I think the only thing us responsible TV watchers can do is to spread the word. Shout it from the rooftops. Tell everyone you know that there is a major transition happening in their TV. It WILL NOT WORK anymore if they haven't updated their set in the last 20 years. My cable service Wow! assures me that as long as I pay them $100 a month, I am safe. I'd hate to miss the next episode of The Real Housewives of New Jersey so I will keep writing those checks. Please share this news with everyone you know who owns a television. We can't make up for the time our government has lost by not spreading the word, but we can start to make a difference now.

Monday, June 1, 2009

A Miracle Monosaccharide



I'm having a hard time finding inspiration lately, but finally I have something worth sharing with the internet world. I recently was made aware of the cure for one of lifes most nasty and disabling self-induced illnesses - the hangover. I've been having Hallelujah moments every weekend since a friend let me in on a little secret = Glucose prevents hangovers. Technically it doesn't cure them because when you take glucose you don't even get one. It's like you never ingested those 6 rum and cokes or that last red bull and vokda shot (I'm talking in general...nothing I write reflects upon my actual habits or behavior).
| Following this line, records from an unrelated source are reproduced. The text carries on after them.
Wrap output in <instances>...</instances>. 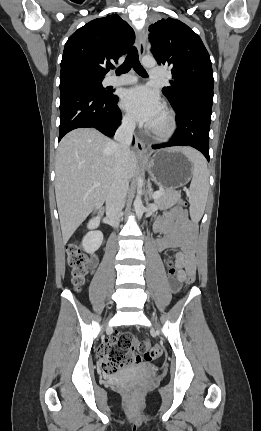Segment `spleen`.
Masks as SVG:
<instances>
[{
    "label": "spleen",
    "instance_id": "obj_1",
    "mask_svg": "<svg viewBox=\"0 0 261 431\" xmlns=\"http://www.w3.org/2000/svg\"><path fill=\"white\" fill-rule=\"evenodd\" d=\"M182 152L193 164V176L190 184V212L200 218L206 206L209 191V173L204 157L190 147L174 148Z\"/></svg>",
    "mask_w": 261,
    "mask_h": 431
}]
</instances>
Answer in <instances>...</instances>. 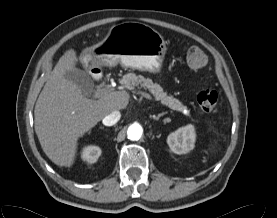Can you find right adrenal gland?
Wrapping results in <instances>:
<instances>
[{
	"label": "right adrenal gland",
	"mask_w": 277,
	"mask_h": 218,
	"mask_svg": "<svg viewBox=\"0 0 277 218\" xmlns=\"http://www.w3.org/2000/svg\"><path fill=\"white\" fill-rule=\"evenodd\" d=\"M100 129H104V127H100Z\"/></svg>",
	"instance_id": "obj_1"
}]
</instances>
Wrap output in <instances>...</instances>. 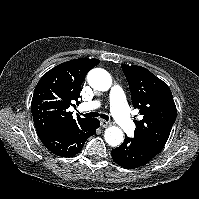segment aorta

I did a bit of googling and found some tried and true research on this very topic. All this time it's been at my fingertips and I was ignorantly suffering through my Saturday and Sunday afternoons (not every one...just those few random occasions). Can you imagine what college would have been like had I, I mean people in general, known about this?! It's mind-boggling! I'm not even going to talk about those international weekends we all spent enjoying the sights and sounds of beautiful Windsor, ON. It's almost cruel that doctors aren't legally obligated to tell you about this as soon as you turn 21 (or 19 for our neighbors to the north). Don't take my word for it though - here's what some website called Health News has to say about it:

"Once you start drinking, the body stores the alcohol in your system which is why the effects can come on strong and last for hours. The alcohol you let absorb into your body disrupts the production of glucose (natural sugar) and makes your liver work overtime which explains the feeling of sluggishness you receive upon waking up, among the many other symptoms already mentioned. Glucose feeds the brain and accounts for the weakness encountered after your body has been taken over by the drowning qualities of alcohol."
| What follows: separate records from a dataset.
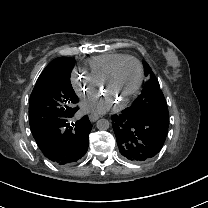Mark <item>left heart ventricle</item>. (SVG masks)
<instances>
[{
	"mask_svg": "<svg viewBox=\"0 0 208 208\" xmlns=\"http://www.w3.org/2000/svg\"><path fill=\"white\" fill-rule=\"evenodd\" d=\"M138 67L132 60L123 61L116 70L113 80L105 86L107 93L102 97L107 101L125 98L137 84Z\"/></svg>",
	"mask_w": 208,
	"mask_h": 208,
	"instance_id": "b2bd125f",
	"label": "left heart ventricle"
}]
</instances>
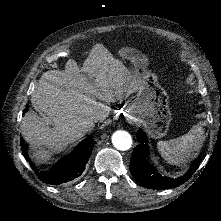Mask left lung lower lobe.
<instances>
[{
	"mask_svg": "<svg viewBox=\"0 0 221 221\" xmlns=\"http://www.w3.org/2000/svg\"><path fill=\"white\" fill-rule=\"evenodd\" d=\"M136 137L140 144L133 150L130 172L134 179L143 187L149 189H168L177 187L185 183L199 167L200 157L193 161L190 165V169L183 176L175 179L162 176L148 161L149 147L147 145L148 141L146 134L142 130H139L137 131Z\"/></svg>",
	"mask_w": 221,
	"mask_h": 221,
	"instance_id": "left-lung-lower-lobe-1",
	"label": "left lung lower lobe"
}]
</instances>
It's nature's all natural organic preventative! And you can buy it at your local grocery store! You can find it right in the medicine aisle with the diabetes medications. I haven't actually bought any and keep bumming it off people like a bad habit, but it's there and just waiting to be discovered. There is even a pretty solid little factoid on the Hangover wikipedia page:

A 1976 research has come to the conclusion that "The results indicate that both fructose and glucose effectively inhibit the metabolic disturbances induced by ethanol but they do not affect the symptoms or signs of alcohol intoxication and hangover."

Translation: take it before drinking and you're golden.
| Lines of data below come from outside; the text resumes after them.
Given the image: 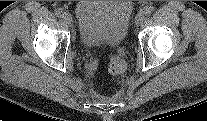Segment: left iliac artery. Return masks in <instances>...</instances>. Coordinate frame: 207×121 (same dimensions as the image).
Segmentation results:
<instances>
[{
    "mask_svg": "<svg viewBox=\"0 0 207 121\" xmlns=\"http://www.w3.org/2000/svg\"><path fill=\"white\" fill-rule=\"evenodd\" d=\"M154 11V7L153 6H146L143 8L142 12L148 16L150 15L152 12Z\"/></svg>",
    "mask_w": 207,
    "mask_h": 121,
    "instance_id": "1",
    "label": "left iliac artery"
}]
</instances>
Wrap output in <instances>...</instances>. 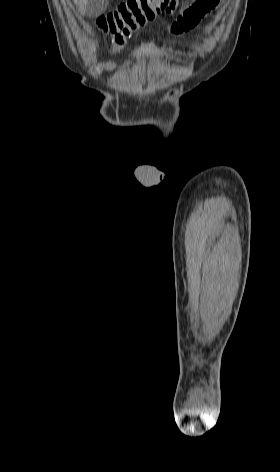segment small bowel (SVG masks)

In my recent experience, if you take one or two of these little (alka-seltzer sized) orange flavored tablets after one or two drinks, your symptoms will either be non-existent or greatly reduced. They are actually kind of delicious because, well, they obviously taste like sugar and sugar is delicious. I liken it to a giant Smartie with life-saving abilities. Now, I need to give credit where credit is so completely due. The glucose didn't fall out of the sky like manna from heaven - it came to us on the advice of our friend Ben Davis. He apparently learned about it during a top secret military campaign in a land where the glucose flows like honey. I'm not sure where that is, but I'm glad he was able to bring his well-earned knowledge back with him and share it with us glucose-deprived casual drinkers. The world will be a better place because of it and my couch will miss me on Saturday afternoons.